Radical_Activity Radical_Activity - 4 months ago 12
SQL Question

How to avoid inserting duplicates into MySQL?

I have an analytics platform with lots of users and hundreds of inserting clicks / minute.

Sometimes I see that the exact same click is inserted to the Database within the same second and it becomes a duplicate of the other.

I have a system which checks if the table has the same value and not letting the other inserted if it finds one.

However in this case it looks to me that they're inserted into the DB in the exact same milisecond.

What can I do here?

Answer

My favorite: insert ignore myTable (col1, col2, ...) ...

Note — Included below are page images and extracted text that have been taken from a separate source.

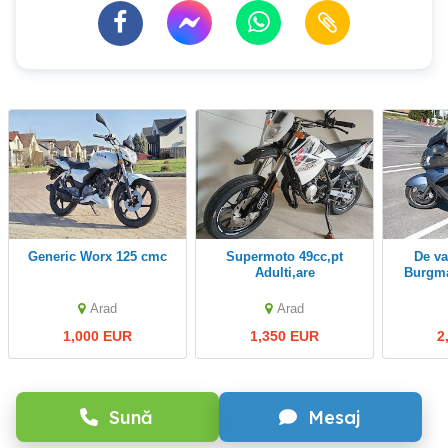
Generic Worx 125 cmc
Supermoto 49cc,pt
De vanzare Suzuki
Adulti,are
Burgma
CIV,inmatriculat,stare f
buna!
Arad
Arad
1,000 EUR
1,350 EUR
2
Sună
Mesaj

where unique key(s) are setup beforehand to forbid the insert. It would appear that you do not care so much that it was previously setup as much as you care that the end result is not dupes.

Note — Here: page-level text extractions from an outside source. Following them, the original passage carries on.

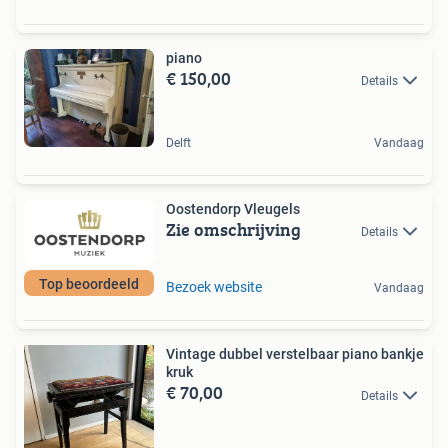
piano
€ 150,00
Details
Delft
Vandaag
Oostendorp Vleugels
Zie omschrijving
Details
Top beoordeeld
Bezoek website
Vandaag
Vintage dubbel verstelbaar piano bankje
kruk
€ 70,00
Details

Note: the unique keys can be multi-column keys (composites)

Short of that, one should look into intention locks, like here, but crafted for your particular use-case. Steer toward INNODB row-level locking that is swifty, and certainly not table locks. Most things come with a trade-off. The downside of locking is diminished concurrency.

A word of warning about insert ignore: it should not be implemented without careful thought of its ramifications for sensitive systems that need to know that the row was truly already there. It is ideal for "make sure it is there".

The reason your system probably already had the row there was due to high concurrency use without locking.